Overall, conceptual couplings are more affected by the difference in granularity than evolutionary couplings. For the conceptual couplings, going from the coarse granularity of files to the finer granularity of methods resulted in the reduction of the sizes of the documents. The documents were reduced in terms (and frequency). That is, a file is typically much “bigger” than a method. Previous works on the application of information retrieval techniques in software engineering have observed a similar sensitivity trend with respect to the size of the document and the accuracy of the intended tasks (Revelle et al. 2011). For the evolutionary couplings, only the co-change information in commits was utilized for evolutionary couplings. The accuracy difference from the file level to the method level was due to the fact that there was no one-to-one mapping between file and method changes in commits. That is, not all the files that were involved in the commits had method-level changes. On the other hand, there were files with multiple method level changes. As a result, despite of a correct recommendation of an impact set at the file level, there was no corresponding recommendation at the method level. It is interesting to note that there was also an observation on the opposite end of the spectrum. That is, we observed a gain in accuracy at the method level over the file level (precision of 11% over 6% for Apache). The “false” couplings inferred at the file level granularity from the training set (e.g., f1→ f2) were not repeated in the testing set (f1→ f3). The method-level couplings identified from a single file (e.g., m1→ m2 from the file f1) in the training set were repeated in the testing set (e.g., m1→ m2 in the file f1). Overall, the accuracy difference for evolutionary couplings across the granularly levels do not show a sharp change. Regardless of the decrease in accuracy of the standalone techniques, when the two are combined there exists a statistically significant improvement in accuracy. Generally, only a small portion of correct methods identified by both techniques overlap, i.e., they exhibit orthogonality. This allows their combination to provide an enriched set of correct methods.

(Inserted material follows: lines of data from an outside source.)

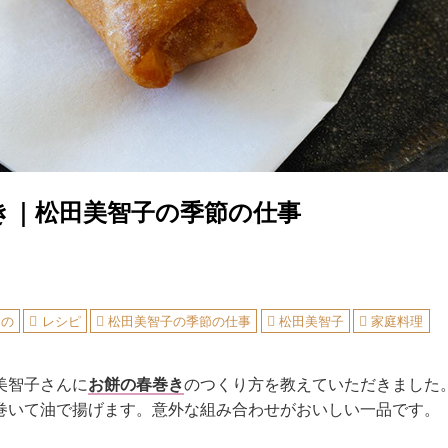
き｜松田美智子の季節の仕事
もの
レシピ
松田美智子の季節の仕事
松田美智子
家庭料理
美智子さんに
お餅の春巻き
のつくり方を教えていただきました
巻いて油で揚げます。意外な組み合わせがおいしい一品です。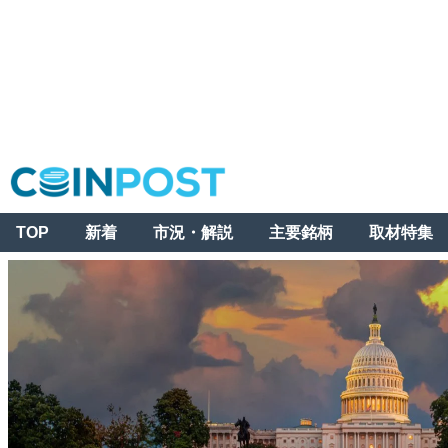
TOP
新着
市況・解説
主要銘柄
取材特集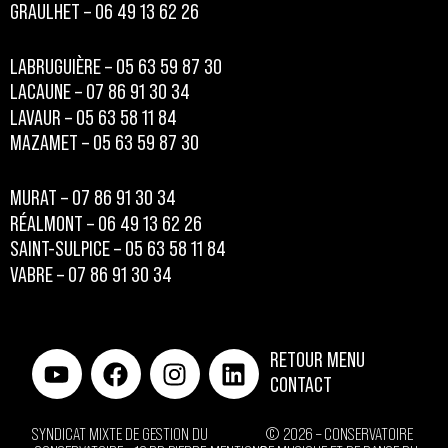
GRAULHET – 06 49 13 62 26
LABRUGUIÈRE – 05 63 59 87 30
LACAUNE – 07 86 91 30 34
LAVAUR – 05 63 58 11 84
MAZAMET – 05 63 59 87 30
MURAT – 07 86 91 30 34
RÉALMONT – 06 49 13 62 26
SAINT-SULPICE – 05 63 58 11 84
VABRE – 07 86 91 30 34
RETOUR MENU
CONTACT
SYNDICAT MIXTE DE GESTION DU
© 2026 – CONSERVATOIRE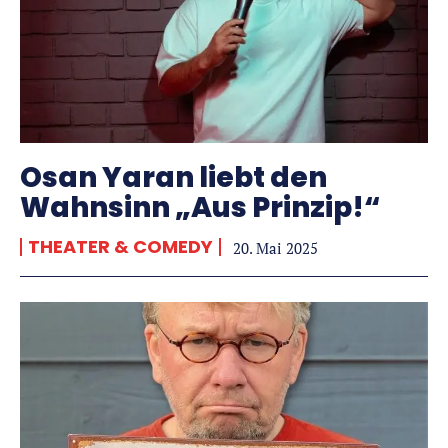
Osan Yaran liebt den
Wahnsinn „Aus Prinzip!“
THEATER & COMEDY
20. Mai 2025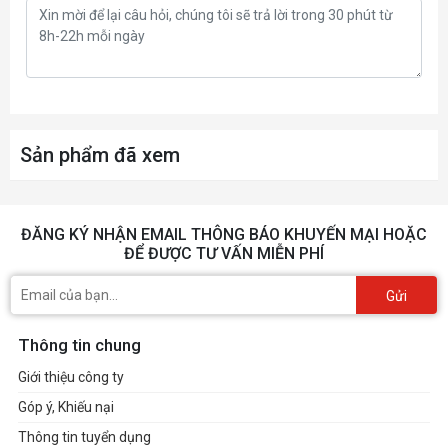
Sản phẩm đã xem
ĐĂNG KÝ NHẬN EMAIL THÔNG BÁO KHUYẾN MẠI HOẶC
ĐỂ ĐƯỢC TƯ VẤN MIỄN PHÍ
Gửi
Thông tin chung
Giới thiệu công ty
Góp ý, Khiếu nại
Thông tin tuyển dụng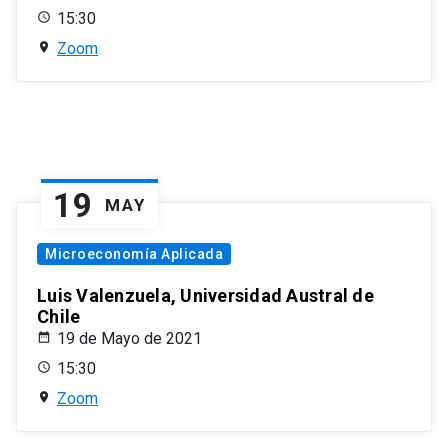
15:30
Zoom
19
MAY
Microeconomía Aplicada
Luis Valenzuela, Universidad Austral de
Chile
19 de Mayo de 2021
15:30
Zoom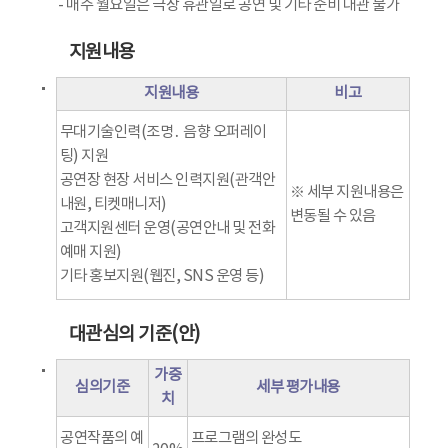
- 매주 월요일은 극장 휴관일로 공연 및 기타 준비 대관 불가
지원내용
지원내용
비고
무대기술인력(조명․ 음향 오퍼레이
팅) 지원
공연장 현장 서비스 인력지원(관객안
※ 세부 지원내용은
내원, 티켓매니저)
변동될 수 있음
고객지원센터 운영(공연안내 및 전화
예매 지원)
기타 홍보지원(웹진, SNS 운영 등)
대관심의 기준(안)
가중
심의기준
세부 평가내용
치
공연작품의 예
프로그램의 완성도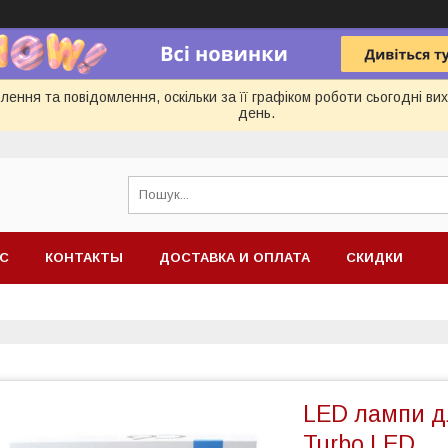
ення та повідомлення, оскільки за її графіком роботи сьогодні в
день.
АС
КОНТАКТЫ
ДОСТАВКА И ОПЛАТА
СКИДКИ
LED лампи д
Turbo LED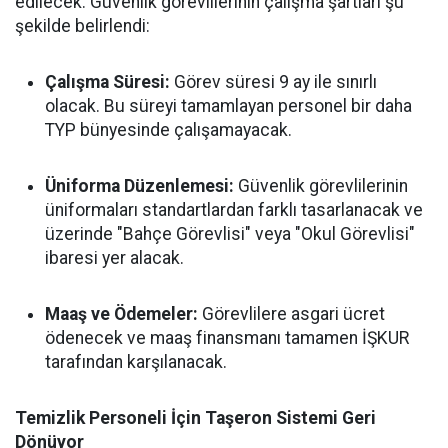
edilecek. Güvenlik görevlilerinin çalışma şartları şu
şekilde belirlendi:
Çalışma Süresi:
Görev süresi 9 ay ile sınırlı
olacak. Bu süreyi tamamlayan personel bir daha
TYP bünyesinde çalışamayacak.
Üniforma Düzenlemesi:
Güvenlik görevlilerinin
üniformaları standartlardan farklı tasarlanacak ve
üzerinde "Bahçe Görevlisi" veya "Okul Görevlisi"
ibaresi yer alacak.
Maaş ve Ödemeler:
Görevlilere asgari ücret
ödenecek ve maaş finansmanı tamamen İŞKUR
tarafından karşılanacak.
Temizlik Personeli İçin Taşeron Sistemi Geri
Dönüyor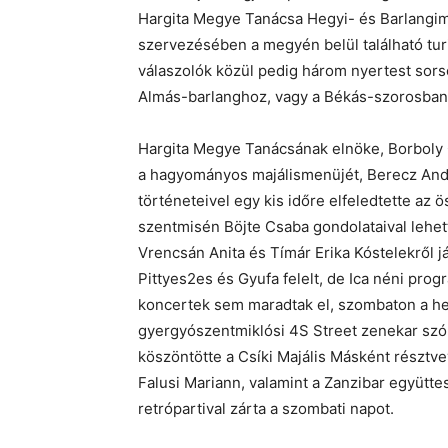
Hargita Megye Tanácsa Hegyi- és Barlangim
szervezésében a megyén belül található turis
válaszolók közül pedig három nyertest sorso
Almás-barlanghoz, vagy a Békás-szorosban t
Hargita Megye Tanácsának elnöke, Borboly C
a hagyományos majálismenüjét, Berecz And
történeteivel egy kis időre elfeledtette az
szentmisén Böjte Csaba gondolataival lehet
Vrencsán Anita és Tímár Erika Kóstelekről j
Pittyes2es és Gyufa felelt, de Ica néni prog
koncertek sem maradtak el, szombaton a hel
gyergyószentmiklósi 4S Street zenekar szóra
köszöntötte a Csíki Majális Másként résztv
Falusi Mariann, valamint a Zanzibar együtte
retrópartival zárta a szombati napot.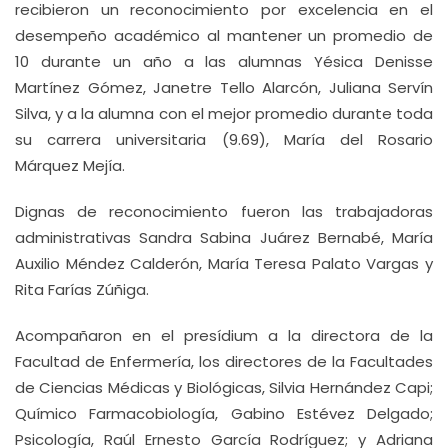
recibieron un reconocimiento por excelencia en el
desempeño académico al mantener un promedio de
10 durante un año a las alumnas Yésica Denisse
Martínez Gómez, Janetre Tello Alarcón, Juliana Servín
Silva, y a la alumna con el mejor promedio durante toda
su carrera universitaria (9.69), María del Rosario
Márquez Mejía.
Dignas de reconocimiento fueron las trabajadoras
administrativas Sandra Sabina Juárez Bernabé, María
Auxilio Méndez Calderón, María Teresa Palato Vargas y
Rita Farías Zúñiga.
Acompañaron en el presídium a la directora de la
Facultad de Enfermería, los directores de la Facultades
de Ciencias Médicas y Biológicas, Silvia Hernández Capi;
Químico Farmacobiología, Gabino Estévez Delgado;
Psicología, Raúl Ernesto García Rodríguez; y Adriana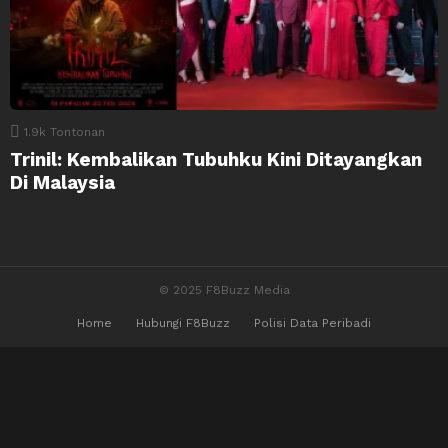
1.9k
Tontonan
Trinil: Kembalikan Tubuhku Kini Ditayangkan
Di Malaysia
© 2025 F8Buzz Media
Home
Hubungi F8Buzz
Polisi Data Peribadi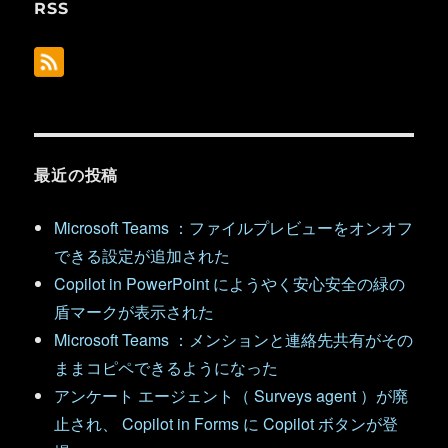
RSS
最近の投稿
Microsoft Teams ：ファイルプレビューをオンオフ
できる設定が追加された
Copilot in PowerPoint にようやく安心安全の緑の
盾マークが表示された
Microsoft Teams ：メンションと連絡先共有がその
ままコピペできるようになった
アンケート エージェント（ Surveys agent ）が廃
止され、 Copilot in Forms に Copilot ボタンが登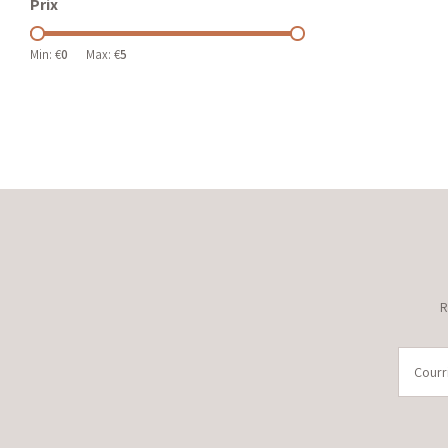
Prix
Min: €
0
Max: €
5
R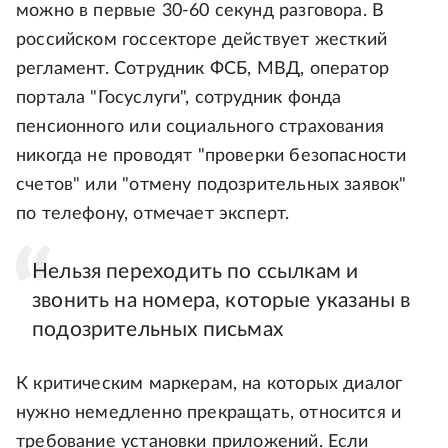
можно в первые 30-60 секунд разговора. В
российском госсекторе действует жесткий
регламент. Сотрудник ФСБ, МВД, оператор
портала "Госуслуги", сотрудник фонда
пенсионного или социального страхования
никогда не проводят "проверки безопасности
счетов" или "отмену подозрительных заявок"
по телефону, отмечает эксперт.
Нельзя переходить по ссылкам и
звонить на номера, которые указаны в
подозрительных письмах
К критическим маркерам, на которых диалог
нужно немедленно прекращать, относится и
требование установки приложений. Если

Tables 6 and 7 present the results for impact analysis while using the file and method granularity levels respectively. In general, our results indicate that granularity indeed impacts accuracy. In many cases the decrease in accuracy is quite noticeable. For example, for μ = 30 in for iBatis, conceptual couplings yield decreasing F-measure values from 24% to 15% and evolutionary couplings yield decreasing F-measure value from 7% to 3%. Similar trends occur for all the software systems considered. One point of interest is the fact that for the method level granularity, evolutionary couplings provided better accuracy results for ArgoUML while conceptual couplings provided generally better results at file level granularity.

Our results indicate that the level of granularity does impact the accuracy of both standalone techniques and their combinations. Although finer granularity decreases accuracy of all approaches, it does not prevent the combination of the two from outperforming the standalone techniques. That is, the gain acquired by combining conceptual and evolutionary coupling exists regardless of the granularity considered in this study. For both file-level and method-level granularity levels, combining conceptual and evolutionary information delivers accuracy superior to either standalone technique.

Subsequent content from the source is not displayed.